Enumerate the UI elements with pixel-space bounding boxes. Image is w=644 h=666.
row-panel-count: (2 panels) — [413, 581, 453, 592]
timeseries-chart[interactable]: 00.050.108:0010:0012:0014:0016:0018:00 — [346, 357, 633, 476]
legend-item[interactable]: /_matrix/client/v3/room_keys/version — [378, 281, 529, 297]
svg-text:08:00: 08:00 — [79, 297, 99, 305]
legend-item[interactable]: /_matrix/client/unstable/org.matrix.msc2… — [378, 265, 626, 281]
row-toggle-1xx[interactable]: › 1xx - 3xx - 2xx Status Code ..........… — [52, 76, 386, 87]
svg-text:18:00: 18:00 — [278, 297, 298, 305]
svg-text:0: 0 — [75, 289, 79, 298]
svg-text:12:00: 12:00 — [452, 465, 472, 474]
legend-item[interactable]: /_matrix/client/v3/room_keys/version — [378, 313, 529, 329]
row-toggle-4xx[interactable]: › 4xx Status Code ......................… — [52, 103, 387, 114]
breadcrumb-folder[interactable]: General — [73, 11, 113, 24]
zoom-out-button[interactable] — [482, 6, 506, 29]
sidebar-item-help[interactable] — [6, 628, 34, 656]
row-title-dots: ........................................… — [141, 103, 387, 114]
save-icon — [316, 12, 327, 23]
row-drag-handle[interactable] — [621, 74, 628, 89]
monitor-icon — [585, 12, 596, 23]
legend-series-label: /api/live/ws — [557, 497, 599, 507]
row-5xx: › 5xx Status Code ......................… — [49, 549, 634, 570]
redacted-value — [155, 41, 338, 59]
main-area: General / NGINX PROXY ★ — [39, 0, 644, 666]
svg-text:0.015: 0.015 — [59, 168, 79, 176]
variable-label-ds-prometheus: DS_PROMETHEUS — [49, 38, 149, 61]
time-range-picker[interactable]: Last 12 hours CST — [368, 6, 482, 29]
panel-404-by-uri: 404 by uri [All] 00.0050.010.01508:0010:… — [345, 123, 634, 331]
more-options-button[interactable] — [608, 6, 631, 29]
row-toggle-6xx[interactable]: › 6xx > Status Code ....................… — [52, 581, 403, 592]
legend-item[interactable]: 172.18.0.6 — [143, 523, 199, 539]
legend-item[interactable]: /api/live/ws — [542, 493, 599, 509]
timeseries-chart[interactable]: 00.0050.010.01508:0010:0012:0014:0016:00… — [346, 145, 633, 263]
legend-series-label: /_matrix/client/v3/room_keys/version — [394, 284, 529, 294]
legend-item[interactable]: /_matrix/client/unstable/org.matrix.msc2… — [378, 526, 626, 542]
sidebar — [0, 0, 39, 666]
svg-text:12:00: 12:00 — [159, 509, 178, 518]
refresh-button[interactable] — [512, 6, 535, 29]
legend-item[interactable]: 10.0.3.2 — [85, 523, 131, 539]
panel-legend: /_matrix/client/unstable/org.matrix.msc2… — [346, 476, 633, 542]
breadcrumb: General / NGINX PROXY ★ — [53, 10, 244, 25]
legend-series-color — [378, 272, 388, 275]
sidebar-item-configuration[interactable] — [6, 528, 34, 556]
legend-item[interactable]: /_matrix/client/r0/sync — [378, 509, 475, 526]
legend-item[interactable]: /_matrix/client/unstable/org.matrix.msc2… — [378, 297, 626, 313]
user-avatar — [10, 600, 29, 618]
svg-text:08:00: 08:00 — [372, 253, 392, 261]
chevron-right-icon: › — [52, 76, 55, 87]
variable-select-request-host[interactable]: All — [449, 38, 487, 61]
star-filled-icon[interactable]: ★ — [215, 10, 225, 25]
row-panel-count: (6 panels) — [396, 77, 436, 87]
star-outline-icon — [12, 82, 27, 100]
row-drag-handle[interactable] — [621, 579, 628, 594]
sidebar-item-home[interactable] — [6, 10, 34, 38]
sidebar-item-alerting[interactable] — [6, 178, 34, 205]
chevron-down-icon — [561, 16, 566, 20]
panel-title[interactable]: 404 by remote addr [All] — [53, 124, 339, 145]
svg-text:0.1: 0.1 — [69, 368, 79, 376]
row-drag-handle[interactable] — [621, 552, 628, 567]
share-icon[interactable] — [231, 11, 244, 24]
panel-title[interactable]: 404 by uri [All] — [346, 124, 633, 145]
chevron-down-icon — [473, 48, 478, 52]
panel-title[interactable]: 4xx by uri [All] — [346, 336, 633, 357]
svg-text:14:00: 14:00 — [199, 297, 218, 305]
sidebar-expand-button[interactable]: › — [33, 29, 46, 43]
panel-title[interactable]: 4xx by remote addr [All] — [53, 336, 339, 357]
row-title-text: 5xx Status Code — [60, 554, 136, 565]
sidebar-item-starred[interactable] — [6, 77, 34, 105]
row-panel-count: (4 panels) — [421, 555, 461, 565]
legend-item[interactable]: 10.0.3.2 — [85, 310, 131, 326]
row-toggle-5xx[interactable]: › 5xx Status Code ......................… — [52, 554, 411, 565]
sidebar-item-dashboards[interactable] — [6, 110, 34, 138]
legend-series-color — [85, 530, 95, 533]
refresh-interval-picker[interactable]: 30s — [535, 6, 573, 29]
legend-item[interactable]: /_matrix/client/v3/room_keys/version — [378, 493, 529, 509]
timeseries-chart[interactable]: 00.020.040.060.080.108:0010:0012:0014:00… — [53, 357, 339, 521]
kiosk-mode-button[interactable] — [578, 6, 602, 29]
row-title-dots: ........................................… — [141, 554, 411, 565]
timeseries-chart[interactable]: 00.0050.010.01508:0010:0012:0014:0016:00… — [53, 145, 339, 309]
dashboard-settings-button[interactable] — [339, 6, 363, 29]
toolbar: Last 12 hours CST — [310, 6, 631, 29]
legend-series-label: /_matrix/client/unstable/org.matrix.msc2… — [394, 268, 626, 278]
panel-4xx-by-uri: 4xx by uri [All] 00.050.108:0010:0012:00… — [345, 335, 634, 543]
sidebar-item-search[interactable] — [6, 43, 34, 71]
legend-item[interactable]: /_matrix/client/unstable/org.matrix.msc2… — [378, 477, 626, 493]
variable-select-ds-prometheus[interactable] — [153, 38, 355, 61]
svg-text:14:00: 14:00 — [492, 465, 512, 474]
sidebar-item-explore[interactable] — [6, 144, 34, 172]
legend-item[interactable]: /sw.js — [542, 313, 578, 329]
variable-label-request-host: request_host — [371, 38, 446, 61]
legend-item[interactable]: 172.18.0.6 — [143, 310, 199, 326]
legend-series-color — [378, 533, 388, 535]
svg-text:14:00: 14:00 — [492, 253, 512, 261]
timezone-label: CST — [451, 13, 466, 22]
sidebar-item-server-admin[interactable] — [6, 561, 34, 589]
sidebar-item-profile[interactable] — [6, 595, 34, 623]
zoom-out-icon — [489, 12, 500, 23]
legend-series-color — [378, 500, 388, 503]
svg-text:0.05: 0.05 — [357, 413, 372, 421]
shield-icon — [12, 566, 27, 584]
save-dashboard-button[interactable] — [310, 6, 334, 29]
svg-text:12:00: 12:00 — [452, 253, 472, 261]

# GOAL OF THE EXERCISE
Copy the data exactly as it was presented.

# YOUR SOLUTION
Enumerate the UI elements with pixel-space bounding boxes. Image is w=644 h=666.
row-panel-count: (2 panels) — [413, 581, 453, 592]
timeseries-chart[interactable]: 00.050.108:0010:0012:0014:0016:0018:00 — [346, 357, 633, 476]
legend-item[interactable]: /_matrix/client/v3/room_keys/version — [378, 281, 529, 297]
svg-text:08:00: 08:00 — [79, 297, 99, 305]
legend-item[interactable]: /_matrix/client/unstable/org.matrix.msc2… — [378, 265, 626, 281]
row-toggle-1xx[interactable]: › 1xx - 3xx - 2xx Status Code ..........… — [52, 76, 386, 87]
svg-text:18:00: 18:00 — [278, 297, 298, 305]
svg-text:0: 0 — [75, 289, 79, 298]
svg-text:12:00: 12:00 — [452, 465, 472, 474]
legend-item[interactable]: /_matrix/client/v3/room_keys/version — [378, 313, 529, 329]
row-toggle-4xx[interactable]: › 4xx Status Code ......................… — [52, 103, 387, 114]
breadcrumb-folder[interactable]: General — [73, 11, 113, 24]
zoom-out-button[interactable] — [482, 6, 506, 29]
sidebar-item-help[interactable] — [6, 628, 34, 656]
row-title-dots: ........................................… — [141, 103, 387, 114]
save-icon — [316, 12, 327, 23]
row-drag-handle[interactable] — [621, 74, 628, 89]
monitor-icon — [585, 12, 596, 23]
legend-series-label: /api/live/ws — [557, 497, 599, 507]
row-5xx: › 5xx Status Code ......................… — [49, 549, 634, 570]
redacted-value — [155, 41, 338, 59]
main-area: General / NGINX PROXY ★ — [39, 0, 644, 666]
svg-text:0.015: 0.015 — [59, 168, 79, 176]
variable-label-ds-prometheus: DS_PROMETHEUS — [49, 38, 149, 61]
time-range-picker[interactable]: Last 12 hours CST — [368, 6, 482, 29]
panel-404-by-uri: 404 by uri [All] 00.0050.010.01508:0010:… — [345, 123, 634, 331]
more-options-button[interactable] — [608, 6, 631, 29]
row-toggle-6xx[interactable]: › 6xx > Status Code ....................… — [52, 581, 403, 592]
legend-item[interactable]: 172.18.0.6 — [143, 523, 199, 539]
legend-item[interactable]: /api/live/ws — [542, 493, 599, 509]
timeseries-chart[interactable]: 00.0050.010.01508:0010:0012:0014:0016:00… — [346, 145, 633, 263]
legend-series-label: /_matrix/client/v3/room_keys/version — [394, 284, 529, 294]
legend-item[interactable]: /_matrix/client/unstable/org.matrix.msc2… — [378, 526, 626, 542]
sidebar — [0, 0, 39, 666]
svg-text:12:00: 12:00 — [159, 509, 178, 518]
refresh-button[interactable] — [512, 6, 535, 29]
legend-item[interactable]: 10.0.3.2 — [85, 523, 131, 539]
panel-legend: /_matrix/client/unstable/org.matrix.msc2… — [346, 476, 633, 542]
breadcrumb: General / NGINX PROXY ★ — [53, 10, 244, 25]
legend-series-color — [378, 272, 388, 275]
sidebar-item-configuration[interactable] — [6, 528, 34, 556]
legend-item[interactable]: /_matrix/client/r0/sync — [378, 509, 475, 526]
legend-item[interactable]: /_matrix/client/unstable/org.matrix.msc2… — [378, 297, 626, 313]
user-avatar — [10, 600, 29, 618]
svg-text:08:00: 08:00 — [372, 253, 392, 261]
chevron-right-icon: › — [52, 76, 55, 87]
variable-select-request-host[interactable]: All — [449, 38, 487, 61]
star-filled-icon[interactable]: ★ — [215, 10, 225, 25]
row-panel-count: (6 panels) — [396, 77, 436, 87]
star-outline-icon — [12, 82, 27, 100]
row-drag-handle[interactable] — [621, 579, 628, 594]
sidebar-item-home[interactable] — [6, 10, 34, 38]
sidebar-item-alerting[interactable] — [6, 178, 34, 205]
chevron-down-icon — [561, 16, 566, 20]
panel-title[interactable]: 404 by remote addr [All] — [53, 124, 339, 145]
svg-text:0.1: 0.1 — [69, 368, 79, 376]
row-drag-handle[interactable] — [621, 552, 628, 567]
share-icon[interactable] — [231, 11, 244, 24]
panel-title[interactable]: 404 by uri [All] — [346, 124, 633, 145]
chevron-down-icon — [473, 48, 478, 52]
panel-title[interactable]: 4xx by uri [All] — [346, 336, 633, 357]
svg-text:14:00: 14:00 — [199, 297, 218, 305]
sidebar-expand-button[interactable]: › — [33, 29, 46, 43]
panel-title[interactable]: 4xx by remote addr [All] — [53, 336, 339, 357]
row-title-text: 5xx Status Code — [60, 554, 136, 565]
sidebar-item-starred[interactable] — [6, 77, 34, 105]
row-panel-count: (4 panels) — [421, 555, 461, 565]
legend-item[interactable]: 10.0.3.2 — [85, 310, 131, 326]
row-toggle-5xx[interactable]: › 5xx Status Code ......................… — [52, 554, 411, 565]
sidebar-item-dashboards[interactable] — [6, 110, 34, 138]
legend-series-color — [85, 530, 95, 533]
refresh-interval-picker[interactable]: 30s — [535, 6, 573, 29]
legend-item[interactable]: /_matrix/client/v3/room_keys/version — [378, 493, 529, 509]
timeseries-chart[interactable]: 00.020.040.060.080.108:0010:0012:0014:00… — [53, 357, 339, 521]
kiosk-mode-button[interactable] — [578, 6, 602, 29]
row-title-dots: ........................................… — [141, 554, 411, 565]
timeseries-chart[interactable]: 00.0050.010.01508:0010:0012:0014:0016:00… — [53, 145, 339, 309]
dashboard-settings-button[interactable] — [339, 6, 363, 29]
toolbar: Last 12 hours CST — [310, 6, 631, 29]
legend-series-label: /_matrix/client/unstable/org.matrix.msc2… — [394, 268, 626, 278]
panel-4xx-by-uri: 4xx by uri [All] 00.050.108:0010:0012:00… — [345, 335, 634, 543]
sidebar-item-search[interactable] — [6, 43, 34, 71]
legend-item[interactable]: /_matrix/client/unstable/org.matrix.msc2… — [378, 477, 626, 493]
variable-select-ds-prometheus[interactable] — [153, 38, 355, 61]
svg-text:14:00: 14:00 — [492, 465, 512, 474]
sidebar-item-explore[interactable] — [6, 144, 34, 172]
legend-item[interactable]: /sw.js — [542, 313, 578, 329]
variable-label-request-host: request_host — [371, 38, 446, 61]
legend-item[interactable]: 172.18.0.6 — [143, 310, 199, 326]
legend-series-color — [378, 533, 388, 535]
svg-text:14:00: 14:00 — [492, 253, 512, 261]
timezone-label: CST — [451, 13, 466, 22]
sidebar-item-server-admin[interactable] — [6, 561, 34, 589]
sidebar-item-profile[interactable] — [6, 595, 34, 623]
zoom-out-icon — [489, 12, 500, 23]
legend-series-color — [378, 500, 388, 503]
svg-text:0.05: 0.05 — [357, 413, 372, 421]
shield-icon — [12, 566, 27, 584]
save-dashboard-button[interactable] — [310, 6, 334, 29]
svg-text:12:00: 12:00 — [452, 253, 472, 261]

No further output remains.